Fuel gauges have also been an issue in other incidents. Canadian airlines have had two passenger aircraft run out of fuel and forced to glide to alternate landing runways. Air Canada Flight 143 in 1983, and Air Transit Flight 236 in 2001, were both forced to make emergency landings when their engines failed. It appears that these pilots variously misinterpreted fuel gauges, made unwarranted assumptions about fuel system malfunctions, and ignored ground refueling records. Pilots need to troubleshoot fuel system anomalies and land immediately when problems cannot be identified and solved.
The stories above represent challenges that were difficult to solve by conventional thinking. Trouble shooting is truly a thinking out of the box approach to problem solving as well as learning to apply or even improve on the practices of forensic science. Our systems will always be evolving and exhibiting new instances of emergent behavior that will require patience and trouble shooting skills to understand and effectively control.

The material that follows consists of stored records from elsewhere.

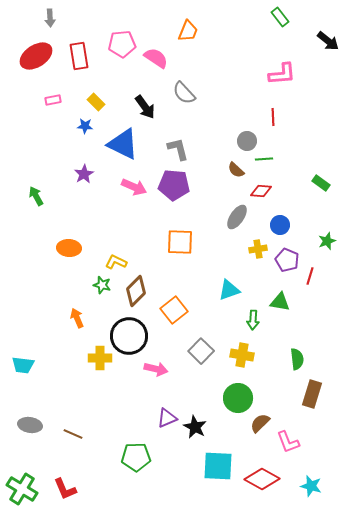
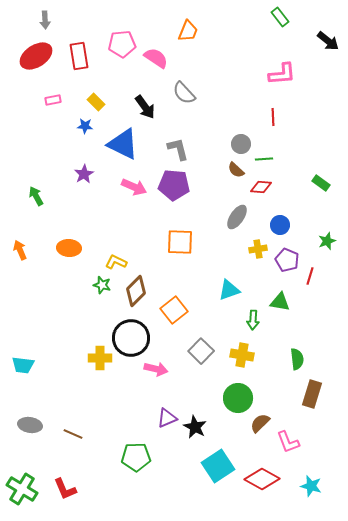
gray arrow at (50, 18): moved 5 px left, 2 px down
gray circle at (247, 141): moved 6 px left, 3 px down
red diamond at (261, 191): moved 4 px up
orange arrow at (77, 318): moved 57 px left, 68 px up
black circle at (129, 336): moved 2 px right, 2 px down
cyan square at (218, 466): rotated 36 degrees counterclockwise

Additionally, because of my troubleshooting experiences I have learned a great deal about the unreliability, excessive cost, and safety vulnerabilities of modern systems. We of course need progress but how much of the negative aspects of new designs can we eliminate? Systems engineers must take on this challenge of creating better designs and using good trouble shooting techniques to provide lessons learned for the benefit of all. Awareness of capacitors and their shortcomings would be a good start.